Knowledge economy, a path for Argentina’s development

Exposition of Mg. Aldo Abram, Executive Director of Libertad y Progreso, at the International
Foundation think tank dialogue on: Innovation, Development and Competitiveness.

Organized by Geneva Network with Centro de Políticas Públicas in Santiago de Chile, April 15th of 2019.

Find full presentation Here

For decades a myth has been installed in Argentina: that industrialization is the path to development. Therefore, the most efficient agricultural sector was squeezed to subsidize unproductive industries and this is one of the causes of Argentine decadence.

Today, that myth is even less real. Because due to the evolution of agricultural production during the history of mankind, if you bought a field, then you should start working it with your own hands, later using the help of animals and finally buying machinery. What you will do is buy a machine at the beginning.

Today, knowledge economy is what generates wealth and added value, not industry, as verified by
the S&P indicator (slide 3).

In addition, the concerns for the negative impact of technology on jobs are false. The developing countries reduce jobs in industry and agriculture, but they increase them in services (slide 4).

In fact, it is a myth that robots are leaving us without jobs. If so, how could we explain that, in general, the most advanced countries have the lowest unemployment (slide 5).

Nowadays, in Argentina, we are very concerned about exports. If we look at this table (slide 6) we see that we are not well positioned in all types of services exports but we do better in software and computer services. This gives us something to investigate.
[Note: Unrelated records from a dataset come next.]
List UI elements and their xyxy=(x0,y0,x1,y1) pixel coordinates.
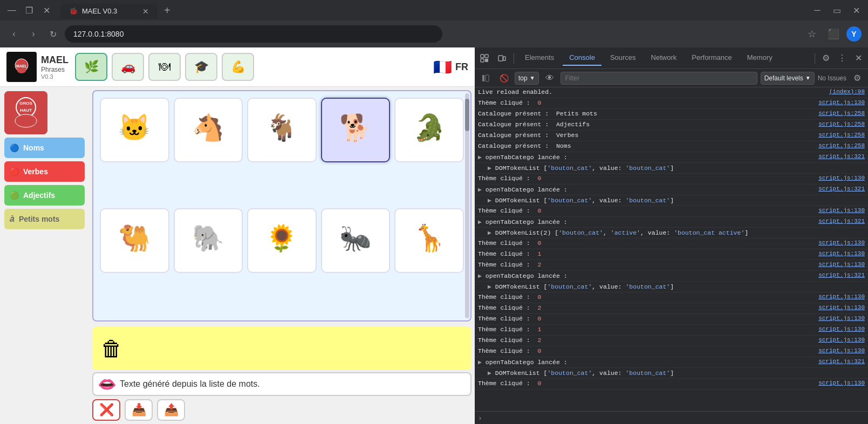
svg-text:🐜: 🐜 xyxy=(339,223,372,254)
log-entry: ▶ openTabCatego lancée : script.js:321 xyxy=(475,184,868,195)
console-log[interactable]: Live reload enabled. (index):98 Thème cl… xyxy=(475,87,868,411)
catalog-item-cat[interactable]: 🐱 xyxy=(100,98,169,162)
devtools-more-button[interactable]: ⋮ xyxy=(835,51,850,66)
no-issues-button[interactable]: No Issues xyxy=(818,74,846,82)
log-source[interactable]: script.js:321 xyxy=(818,153,865,160)
console-filter-input[interactable] xyxy=(561,72,757,85)
devtools-subbar: 🚫 top ▼ 👁 Default levels ▼ No Issues ⚙ xyxy=(475,69,868,87)
tab-close-button[interactable]: ✕ xyxy=(142,7,149,16)
catalog-item-horse[interactable]: 🐴 xyxy=(174,98,243,162)
log-source[interactable]: script.js:130 xyxy=(818,337,865,343)
profile-button[interactable]: Y xyxy=(846,26,862,42)
catalog-item-dog[interactable]: 🐕 xyxy=(321,98,391,162)
log-source[interactable]: script.js:130 xyxy=(818,293,865,300)
catalog-item-croc[interactable]: 🐊 xyxy=(394,98,464,162)
log-source[interactable]: script.js:130 xyxy=(818,347,865,354)
log-source[interactable]: script.js:258 xyxy=(818,142,865,149)
theme-tab-transport[interactable]: 🚗 xyxy=(112,53,144,81)
noms-label: Noms xyxy=(23,143,44,152)
sidebar-btn-verbes[interactable]: 🔴 Verbes xyxy=(4,161,85,182)
catalog-item-elephant[interactable]: 🐘 xyxy=(174,208,243,273)
console-settings-button[interactable]: ⚙ xyxy=(850,71,865,86)
svg-rect-26 xyxy=(486,75,489,81)
log-text: Catalogue présent : Verbes xyxy=(478,132,814,139)
devtools-inspect-button[interactable] xyxy=(477,51,492,66)
devtools-tab-elements[interactable]: Elements xyxy=(518,50,561,66)
context-selector[interactable]: top ▼ xyxy=(515,72,539,85)
window-minimize-button[interactable]: — xyxy=(4,3,19,18)
export-button[interactable]: 📤 xyxy=(157,399,185,421)
devtools-tab-network[interactable]: Network xyxy=(645,50,684,66)
reload-button[interactable]: ↻ xyxy=(45,26,60,42)
log-text: Live reload enabled. xyxy=(478,88,825,95)
browser-tab-mael[interactable]: 🐞 MAEL V0.3 ✕ xyxy=(60,4,158,19)
window-close-btn[interactable]: ✕ xyxy=(849,3,864,18)
log-source[interactable]: script.js:130 xyxy=(818,207,865,214)
theme-tab-nature[interactable]: 🌿 xyxy=(75,53,107,81)
log-source[interactable]: script.js:321 xyxy=(818,186,865,192)
log-source[interactable]: script.js:130 xyxy=(818,315,865,322)
catalog-scrollbar[interactable] xyxy=(465,93,469,318)
sidebar-btn-noms[interactable]: 🔵 Noms xyxy=(4,138,85,158)
log-source[interactable]: script.js:130 xyxy=(818,326,865,332)
catalog-item-giraffe[interactable]: 🦒 xyxy=(394,208,464,273)
log-source[interactable]: script.js:130 xyxy=(818,99,865,106)
window-maximize-btn[interactable]: ▭ xyxy=(829,3,844,18)
log-text: Thème cliqué : 0 xyxy=(478,175,814,182)
log-levels-selector[interactable]: Default levels ▼ xyxy=(761,72,815,85)
log-entry: Thème cliqué : 1 script.js:130 xyxy=(475,249,868,260)
window-restore-button[interactable]: ❐ xyxy=(22,3,37,18)
devtools-tab-sources[interactable]: Sources xyxy=(604,50,643,66)
log-source[interactable]: script.js:130 xyxy=(818,380,865,386)
back-button[interactable]: ‹ xyxy=(6,26,22,42)
log-text: ▶ DOMTokenList(2) ['bouton_cat', 'active… xyxy=(488,229,860,236)
log-source[interactable]: script.js:258 xyxy=(818,110,865,117)
log-source[interactable]: script.js:130 xyxy=(818,250,865,257)
devtools-tab-memory[interactable]: Memory xyxy=(741,50,779,66)
catalog-item-ant[interactable]: 🐜 xyxy=(321,208,391,273)
log-source[interactable]: script.js:321 xyxy=(818,272,865,278)
new-tab-button[interactable]: + xyxy=(160,2,175,19)
console-clear-button[interactable]: 🚫 xyxy=(496,71,511,86)
catalog-item-flower[interactable]: 🌻 xyxy=(247,208,317,273)
sidebar-btn-adjectifs[interactable]: 🟢 Adjectifs xyxy=(4,185,85,206)
theme-tab-food[interactable]: 🍽 xyxy=(148,53,181,81)
console-sidebar-toggle[interactable] xyxy=(478,71,493,86)
log-source[interactable]: script.js:321 xyxy=(818,218,865,224)
log-entry: ▶ openTabCatego lancée : script.js:321 xyxy=(475,357,868,368)
log-text: ▶ DOMTokenList ['bouton_cat', value: 'bo… xyxy=(488,196,860,204)
theme-tab-sport[interactable]: 💪 xyxy=(222,53,254,81)
svg-rect-22 xyxy=(485,59,488,62)
window-minimize-btn[interactable]: ─ xyxy=(810,3,825,18)
log-entry: Catalogue présent : Petits mots script.j… xyxy=(475,109,868,120)
sidebar-btn-petits-mots[interactable]: à Petits mots xyxy=(4,209,85,229)
import-button[interactable]: 📥 xyxy=(125,399,153,421)
catalog-item-goat[interactable]: 🐐 xyxy=(247,98,317,162)
log-source[interactable]: script.js:321 xyxy=(818,358,865,365)
log-source[interactable]: script.js:130 xyxy=(818,261,865,268)
clear-button[interactable]: ❌ xyxy=(92,399,120,421)
theme-tab-school[interactable]: 🎓 xyxy=(185,53,217,81)
devtools-tab-console[interactable]: Console xyxy=(563,50,602,66)
address-input[interactable] xyxy=(65,25,442,43)
log-source[interactable]: (index):98 xyxy=(829,88,865,95)
window-close-button[interactable]: ✕ xyxy=(39,3,54,18)
log-source[interactable]: script.js:130 xyxy=(818,175,865,181)
svg-rect-25 xyxy=(482,75,484,81)
toolbar-divider xyxy=(514,53,514,64)
console-eye-button[interactable]: 👁 xyxy=(542,71,557,86)
devtools-settings-button[interactable]: ⚙ xyxy=(818,51,833,66)
log-source[interactable]: script.js:258 xyxy=(818,121,865,127)
catalog-item-camel[interactable]: 🐫 xyxy=(100,208,169,273)
devtools-close-button[interactable]: ✕ xyxy=(851,51,866,66)
forward-button[interactable]: › xyxy=(26,26,41,42)
log-source[interactable]: script.js:130 xyxy=(818,304,865,311)
bookmark-button[interactable]: ☆ xyxy=(803,25,821,43)
log-source[interactable]: script.js:258 xyxy=(818,132,865,138)
log-source[interactable]: script.js:130 xyxy=(818,240,865,246)
log-entry: Thème cliqué : 0 script.js:130 xyxy=(475,379,868,389)
devtools-device-button[interactable] xyxy=(494,51,509,66)
extensions-button[interactable]: ⬛ xyxy=(825,25,842,43)
catalog-scrollbar-thumb[interactable] xyxy=(465,99,469,131)
devtools-tab-performance[interactable]: Performance xyxy=(685,50,738,66)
In recent years, Argentine exports of services grew more than the other sectors, particularly those concerning the knowledge economy (slide 7). In fact, in 2017, the foreign sales of that sector were nearly the same amount as primary products and more than those of the automotive industry.

The number of companies does not stop growing and in 2015 were near 4.700, despite having three recessions in that period. And another remarkable issue, is that they are developed by small entrepreneurs. This is logical, since in a country with little banking credit and a small capital market, it can be undertaken with a minimum capital invested by the entrepreneurs themselves.

On the other hand, they are great generators of employment; since they are intensive in human resources. As an example, in the software an IT services, means 63% of its costs (slide 11).

This sector always creates more job positios, even through periods of poor economic evolution, when other sectors destroy them. Another relevant fact is that average salaries have had a tendency to increase much faster and now exceed that of industry and agriculture.

Therefore, without a doubt, the path to progress, for Argentina and its people, is the development of the knowledge industry. Unfortunately, for that to be a reality, we have a lot to do in terms of respect for intellectual property rights. We are the worst positioned country in the G20. We wish our politicians to understand this and as a result accelerate the necessary reforms.